Yesterday saw the release of Salesforce.com’s Spring ‘07 release, the 22nd generation of its on-demand business services, but the buzz in the last 24 hours has been all about the heretofore unreleased product known as AppSpace. Representative headlines from those in the industry media include “Salesforce.com Aims to Do for Portals What MySpace Did for Networking,” “My Space for the CRM Crowd” and “What Salesforce.com Is Wearing This Spring.”

AppSpace is essentially Salesforce’s take on MySpace (“Just as MySpace brought together individuals on the consumer web,” said ever-quotable Salesforce.com CEO Marc Benioff upon opening Spring ‘07, “AppSpace will bring together companies and their customers on the business web.) The Salesforce version is designed to enable “companies to engage with customers using Salesforce and AppExchange applications inside a secure, branded online environment.”

Benioff went on to do the visionary thing again, with “We are excited to bring the End of Software to portals and blaze a new way for enterprises to engage richly and securely with their customers.” (And, yes, in the official print version of this quote, the capital letters are there.)

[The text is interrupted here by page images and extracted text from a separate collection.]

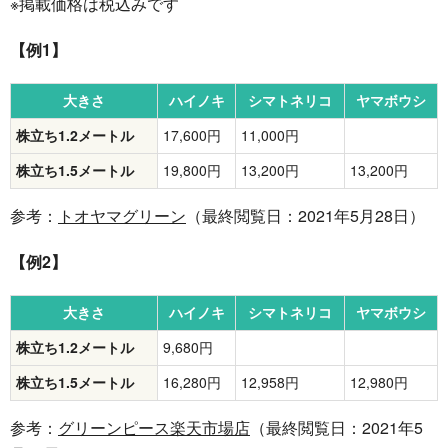
※掲載価格は税込みです
【例1】
大きさ
ハイノキ
シマトネリコ
ヤマボウシ
株立ち1.2メートル
17,600円
11,000円
株立ち1.5メートル
19,800円
13,200円
13,200円
参考：
トオヤマグリーン
（最終閲覧日：2021年5月28日）
【例2】
大きさ
ハイノキ
シマトネリコ
ヤマボウシ
株立ち1.2メートル
9,680円
株立ち1.5メートル
16,280円
12,958円
12,980円
参考：
グリーンピース楽天市場店
（最終閲覧日：2021年5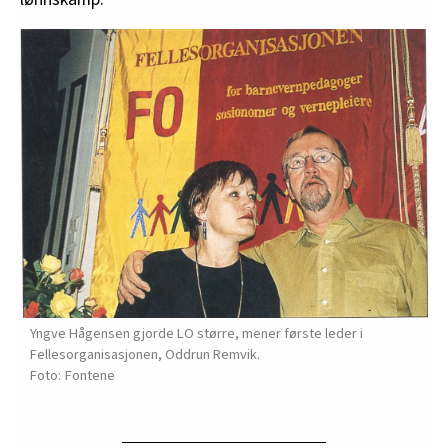
Yngve Hågensen gjorde LO større, mener første leder i
Fellesorganisasjonen, Oddrun Remvik.
Fontene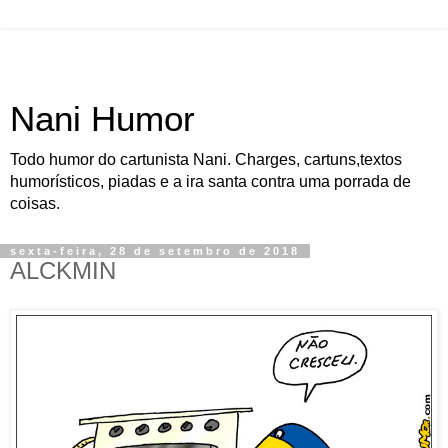
Nani Humor
Todo humor do cartunista Nani. Charges, cartuns,textos
humorísticos, piadas e a ira santa contra uma porrada de
coisas.
sexta-feira, 28 de setembro de 2018
ALCKMIN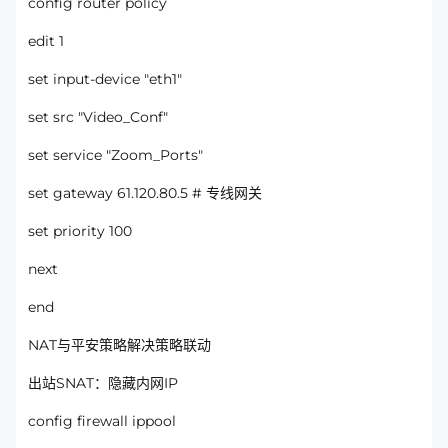
config router policy
edit 1
set input-device "eth1"
set src "Video_Conf"
set service "Zoom_Ports"
set gateway 61.120.80.5 # 专线网关
set priority 100
next
end
NAT与平安策略解决策略联动
出站SNAT：隐藏内网IP
config firewall ippool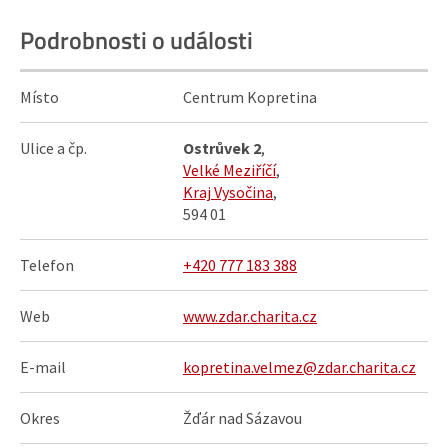
Podrobnosti o události
Místo
Centrum Kopretina
Ulice a čp.
Ostrůvek 2
,
Velké Meziříčí
,
Kraj Vysočina
,
594 01
Telefon
+420 777 183 388
Web
www.zdar.charita.cz
E-mail
kopretina.velmez@zdar.charita.cz
Okres
Žďár nad Sázavou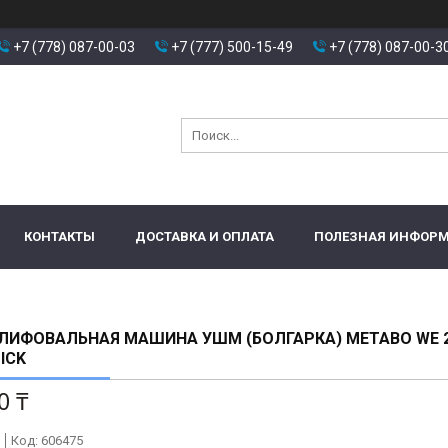
+7 (778) 087-00-03
+7 (777) 500-15-49
+7 (778) 087-00-3
КОНТАКТЫ
ДОСТАВКА И ОПЛАТА
ПОЛЕЗНАЯ ИНФОР
ИФОВАЛЬНАЯ МАШИНА УШМ (БОЛГАРКА) METABO WE 2
ICK
0 ₸
Код:
606475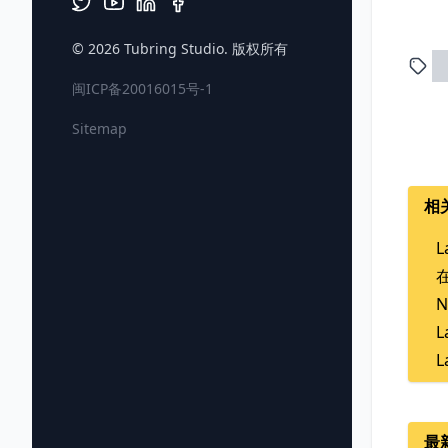
© 2026
Tubring Studio
. 版权所有
闽ICP备20016015号-1
Sitemap
相
L
在
N
L
最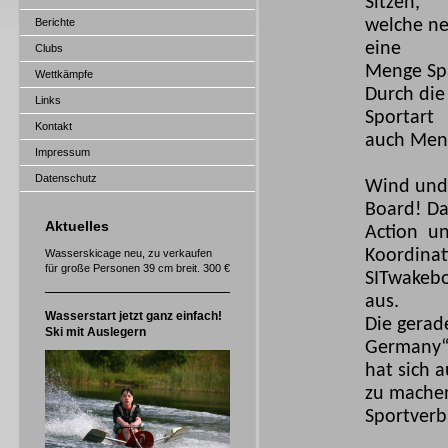
Sitzen,
Berichte
welche ne
eine
Clubs
Menge Spa
Wettkämpfe
Durch die 
Links
Sportart
Kontakt
auch Men
Impressum
Datenschutz
Wind und 
Board! Da
Aktuelles
Action 
Koordinat
Wasserskicage neu, zu verkaufen
für große Personen 39 cm breit. 300 €
SITwakeb
aus.
Wasserstart jetzt ganz einfach!
Die gerad
Ski mit Auslegern
Germany
hat sich 
zu machen
Sportverb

AppSpace is currently scheduled for a limited release as part of Spring ‘07 in April. Prices start at $995 per organization per month. General availability is scheduled for the third quarter of fiscal year 2008.

In other Salesforce.com news, the folks down there in that bizarre-yet-common amalgamation region known as “Europe, Middle East and Africa” were proud to announce Salesforce.com EMEA’s status as the no. 1 market share in “the world’s fastest-growing on-demand CRM market.” Statistics came courtesy of industry analysts at Ovum.

Salesforce PR quoted Gartner statistics showing that EMEA will surpass worldwide growth rates for on-demand in 2007, a market to be worth $19.3 billion by the end of 2011. Salesforce.com EMEA is showed a growth rate of 72 percent year over year revenue growth and 77 percent fourth-quarter revenue growth over 2005.

Recent sales wins for Salesforce.com EMEA include Allianz Cornhill Commercial, ALD Automotive, Astratech, Deutsche Bank, KONE, and Salesforce.com’s 5,000th EMEA customer … drumroll please … Rolls-Royce Motor Cars!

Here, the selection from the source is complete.